:: Problem ::
In the listing below, find every line containing "стороны" and copy it out.

:: The data ::
----

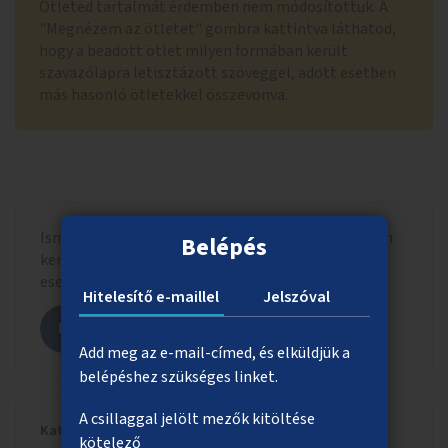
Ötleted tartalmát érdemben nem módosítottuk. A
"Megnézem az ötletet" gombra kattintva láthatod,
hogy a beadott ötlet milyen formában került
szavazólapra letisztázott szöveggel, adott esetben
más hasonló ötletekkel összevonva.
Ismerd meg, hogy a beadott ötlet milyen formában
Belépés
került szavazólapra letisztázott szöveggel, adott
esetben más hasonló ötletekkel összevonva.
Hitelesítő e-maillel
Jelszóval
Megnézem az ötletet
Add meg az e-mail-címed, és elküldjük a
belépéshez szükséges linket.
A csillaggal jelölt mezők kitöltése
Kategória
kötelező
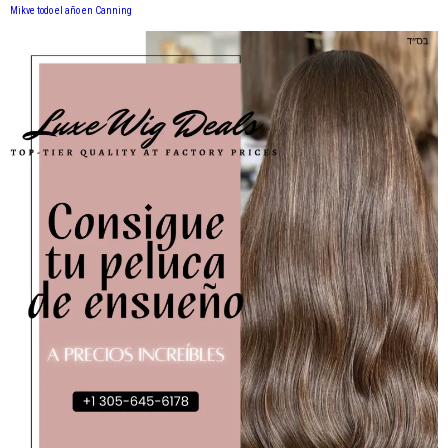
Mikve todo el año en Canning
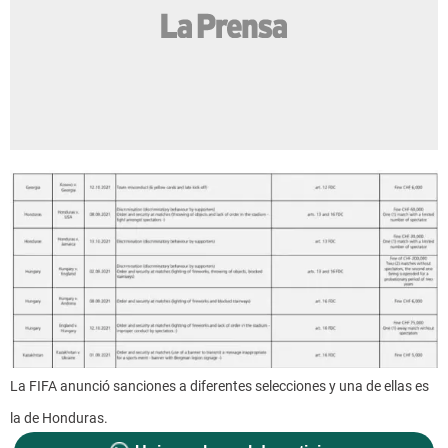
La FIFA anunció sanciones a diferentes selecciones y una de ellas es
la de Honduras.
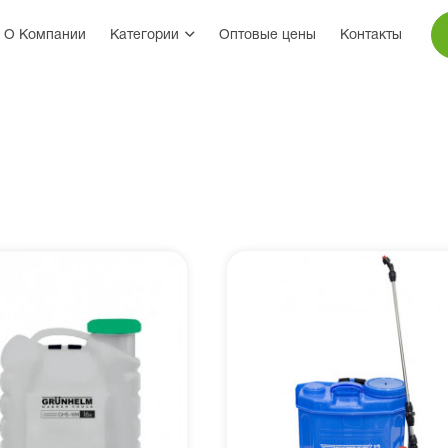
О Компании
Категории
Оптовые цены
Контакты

----

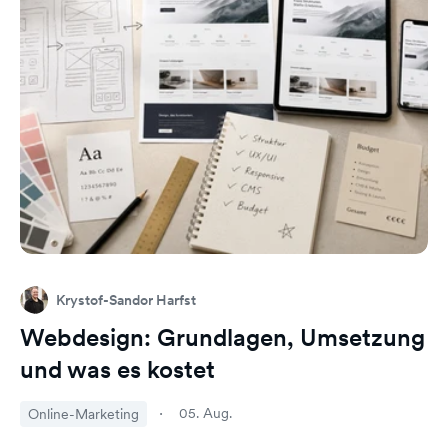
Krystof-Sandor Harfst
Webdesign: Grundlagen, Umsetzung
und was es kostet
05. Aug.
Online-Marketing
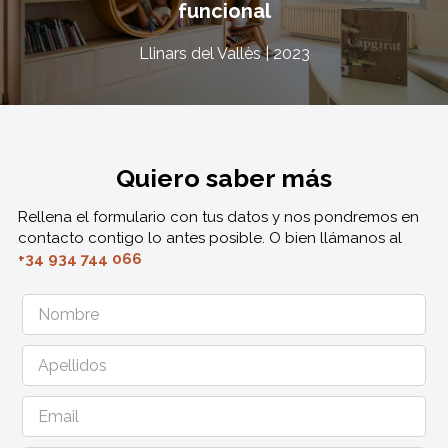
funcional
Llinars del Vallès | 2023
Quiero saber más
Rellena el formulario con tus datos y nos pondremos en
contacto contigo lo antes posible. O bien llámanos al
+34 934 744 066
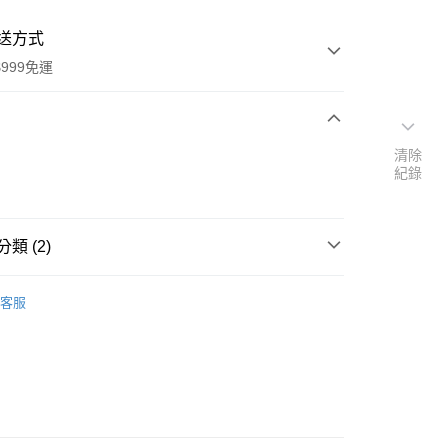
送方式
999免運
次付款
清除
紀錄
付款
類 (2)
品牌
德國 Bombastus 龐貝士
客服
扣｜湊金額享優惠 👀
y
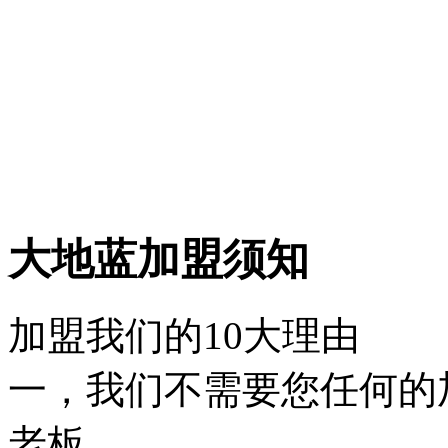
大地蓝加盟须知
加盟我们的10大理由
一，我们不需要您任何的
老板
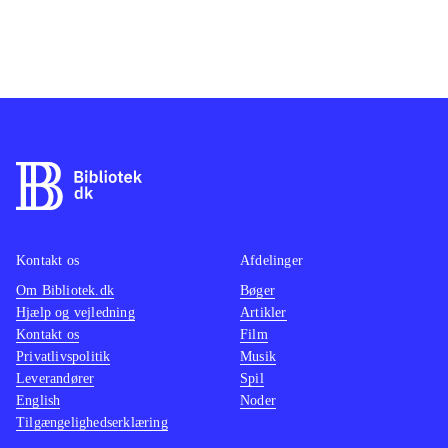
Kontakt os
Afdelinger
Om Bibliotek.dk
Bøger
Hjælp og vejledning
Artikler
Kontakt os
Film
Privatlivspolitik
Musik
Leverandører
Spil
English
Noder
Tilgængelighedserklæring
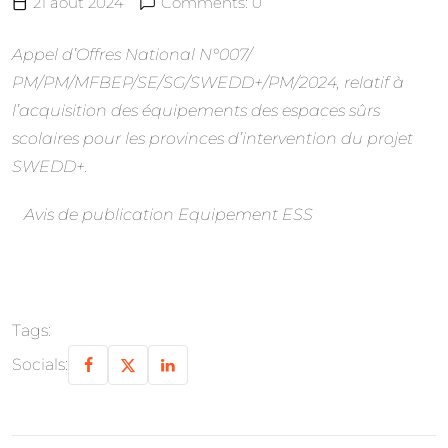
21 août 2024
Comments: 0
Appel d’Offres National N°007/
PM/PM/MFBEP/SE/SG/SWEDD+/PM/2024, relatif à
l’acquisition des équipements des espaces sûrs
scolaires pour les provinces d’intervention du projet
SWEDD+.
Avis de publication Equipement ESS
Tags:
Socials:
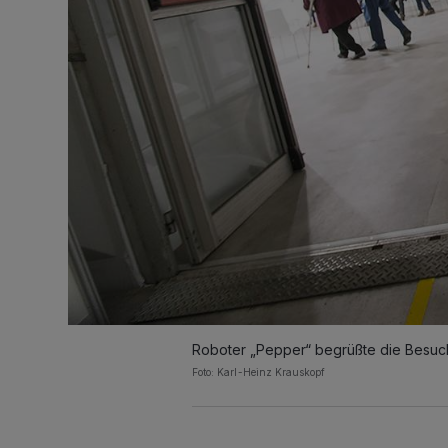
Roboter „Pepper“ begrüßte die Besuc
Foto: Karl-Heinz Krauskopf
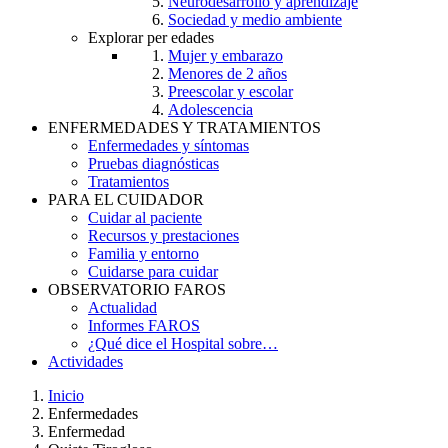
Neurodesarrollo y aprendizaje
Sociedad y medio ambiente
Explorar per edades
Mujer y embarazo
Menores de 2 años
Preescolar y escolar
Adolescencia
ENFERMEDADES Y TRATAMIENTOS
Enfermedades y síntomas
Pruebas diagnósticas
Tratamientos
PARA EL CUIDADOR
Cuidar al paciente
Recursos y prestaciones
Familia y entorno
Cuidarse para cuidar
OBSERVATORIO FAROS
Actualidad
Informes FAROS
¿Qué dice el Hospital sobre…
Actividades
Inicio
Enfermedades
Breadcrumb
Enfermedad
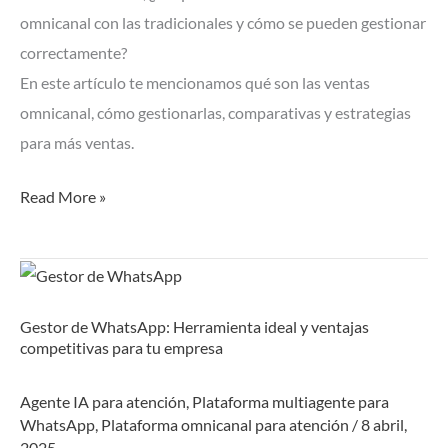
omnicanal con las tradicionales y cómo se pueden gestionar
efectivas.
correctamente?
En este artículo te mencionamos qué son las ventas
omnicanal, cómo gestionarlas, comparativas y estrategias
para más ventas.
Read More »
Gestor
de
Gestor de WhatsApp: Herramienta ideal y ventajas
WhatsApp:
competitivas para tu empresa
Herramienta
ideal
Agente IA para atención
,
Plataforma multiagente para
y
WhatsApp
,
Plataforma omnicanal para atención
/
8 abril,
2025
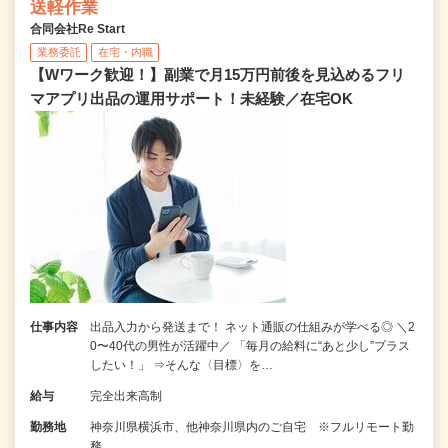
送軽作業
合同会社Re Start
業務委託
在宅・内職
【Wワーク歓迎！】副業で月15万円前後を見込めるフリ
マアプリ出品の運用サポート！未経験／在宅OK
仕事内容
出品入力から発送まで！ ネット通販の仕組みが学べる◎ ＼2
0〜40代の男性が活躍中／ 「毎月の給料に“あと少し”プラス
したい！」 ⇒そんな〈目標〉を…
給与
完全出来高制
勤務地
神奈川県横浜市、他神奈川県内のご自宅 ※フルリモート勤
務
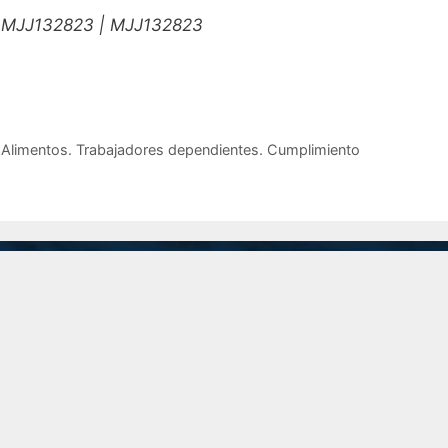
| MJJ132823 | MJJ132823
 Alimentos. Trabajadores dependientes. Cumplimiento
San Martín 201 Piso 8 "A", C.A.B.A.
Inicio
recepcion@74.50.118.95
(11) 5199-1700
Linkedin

----

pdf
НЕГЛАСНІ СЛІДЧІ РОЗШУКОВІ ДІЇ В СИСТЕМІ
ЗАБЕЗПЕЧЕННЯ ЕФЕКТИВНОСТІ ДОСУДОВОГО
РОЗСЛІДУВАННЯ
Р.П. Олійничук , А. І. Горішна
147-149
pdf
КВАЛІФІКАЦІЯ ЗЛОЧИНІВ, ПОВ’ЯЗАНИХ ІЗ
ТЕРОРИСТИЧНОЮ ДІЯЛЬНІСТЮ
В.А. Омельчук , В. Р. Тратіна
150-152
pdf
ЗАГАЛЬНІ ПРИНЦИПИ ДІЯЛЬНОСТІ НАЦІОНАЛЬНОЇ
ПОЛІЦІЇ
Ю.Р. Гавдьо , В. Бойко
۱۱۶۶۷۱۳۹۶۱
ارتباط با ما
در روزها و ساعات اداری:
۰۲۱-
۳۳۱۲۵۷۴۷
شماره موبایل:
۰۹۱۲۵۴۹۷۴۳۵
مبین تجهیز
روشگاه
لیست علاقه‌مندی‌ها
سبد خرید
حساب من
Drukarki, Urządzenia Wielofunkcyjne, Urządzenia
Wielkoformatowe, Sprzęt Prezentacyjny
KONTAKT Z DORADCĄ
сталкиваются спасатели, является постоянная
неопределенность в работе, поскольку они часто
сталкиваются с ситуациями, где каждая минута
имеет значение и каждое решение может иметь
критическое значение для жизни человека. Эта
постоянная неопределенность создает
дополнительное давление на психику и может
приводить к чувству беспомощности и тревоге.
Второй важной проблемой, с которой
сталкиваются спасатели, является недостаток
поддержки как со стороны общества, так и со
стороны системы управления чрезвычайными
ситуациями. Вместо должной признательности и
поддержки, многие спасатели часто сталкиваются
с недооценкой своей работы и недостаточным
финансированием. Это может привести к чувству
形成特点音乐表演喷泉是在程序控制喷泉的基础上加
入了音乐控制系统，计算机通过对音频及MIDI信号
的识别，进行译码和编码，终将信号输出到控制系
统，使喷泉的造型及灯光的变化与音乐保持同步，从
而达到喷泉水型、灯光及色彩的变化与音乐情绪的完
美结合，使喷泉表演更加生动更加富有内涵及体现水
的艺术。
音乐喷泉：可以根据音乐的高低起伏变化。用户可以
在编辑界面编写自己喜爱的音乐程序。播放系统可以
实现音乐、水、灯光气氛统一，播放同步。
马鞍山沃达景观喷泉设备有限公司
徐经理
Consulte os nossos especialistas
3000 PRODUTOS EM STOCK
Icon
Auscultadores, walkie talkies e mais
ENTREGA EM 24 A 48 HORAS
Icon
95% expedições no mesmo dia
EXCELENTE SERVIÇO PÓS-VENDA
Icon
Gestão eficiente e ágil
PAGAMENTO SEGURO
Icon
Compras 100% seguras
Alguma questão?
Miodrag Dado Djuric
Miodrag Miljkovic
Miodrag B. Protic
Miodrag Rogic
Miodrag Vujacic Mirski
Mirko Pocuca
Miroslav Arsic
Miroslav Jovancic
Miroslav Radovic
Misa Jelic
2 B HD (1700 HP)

----

:: Solution to the problem ::
поддержки как со стороны общества, так и со
стороны системы управления чрезвычайными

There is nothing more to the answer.